In chronic knee OA patients, WBV reduced pain intensity and increased strength of the right quadriceps and dynamic balance performance. In comparison with the home based exercise program, WBV was superior only in pain reduction and similarly effective in strengthening of the quadriceps muscle and balance improvement.


Knee; Muscle strength; Osteoarthritis; Pain; Vibration

MeSH Terms

Muscle Strength
Osteoarthritis, Knee
Quadriceps Muscle
Weights and Measures


  • Fig. 1 A woman stands on the vibrating platform of whole body vibration (TurboSonic) with a slight flexion of both knees.

  • Fig. 2 The graph shows changes in physical function over time. The changes of (A) Korean Western Ontario McMaster score (KWOMAC) and (B) Lysholm Scoring Scale (LSS) were significantly different between baseline and 2 months in both groups. But there was no significant differences study between study group and control group. Asterisk (*) indicates statistical significance between baseline and 2 months (p<0.05).

  • Fig. 3 The graph shows changes of knee extensor muscle strength: (A) isokinetic torque (60°/sec) and (B) isometric torque in both groups. (A) Isokinetic torques of right knee extensor increased significantly over time during training period in both groups and there were no significant differences between study group and control group.
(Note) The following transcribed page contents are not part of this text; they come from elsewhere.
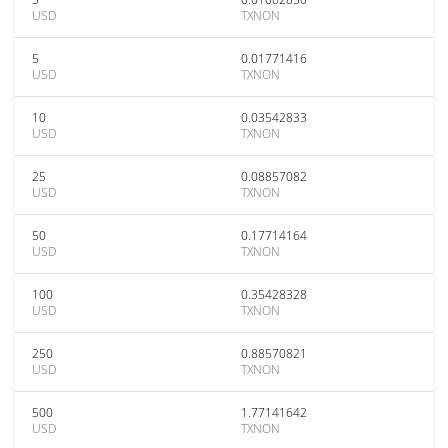
USD
TXNON
5
0.01771416
USD
TXNON
10
0.03542833
USD
TXNON
25
0.08857082
USD
TXNON
50
0.17714164
USD
TXNON
100
0.35428328
USD
TXNON
250
0.88570821
USD
TXNON
500
1.77141642
USD
TXNON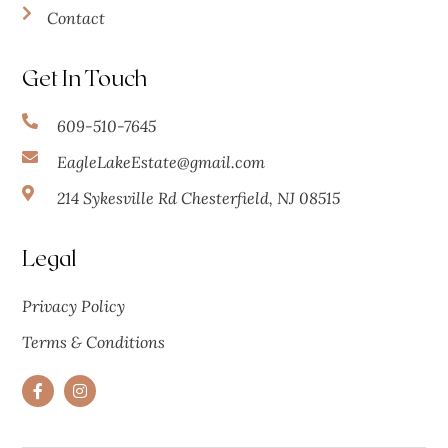
Contact
Get In Touch
609-510-7645
EagleLakeEstate@gmail.com
214 Sykesville Rd Chesterfield, NJ 08515
Legal
Privacy Policy
Terms & Conditions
Isokinetic torques of left knee extensor was not significantly different during training period in each group and between groups. (B) Isometric torques of both knee extensors increased significantly over time during training period and there were no significant differences between groups during training period. Asterisk (*) indicates statistical significance between baseline and 1 month (p<0.05) and double asterisk (**) indicates statistical significance between baseline and 2 months. ISK, isokinetic; ISM, isometric; Rt, right; Lt, left.

  • Fig. 4 The graph shows changes in dynamic balance over time in both groups. Anterior-posterior (AP) index and medial-lateral (ML) index significantly improved at 1 month and 2 months, respectively, but there was no significant difference between study group and control group. Asterisk (*) indicates statistical significance between baseline and 1 month (p<0.05) and double asterisk (**) indicates statistical significance between baseline and 2 months (p<0.05).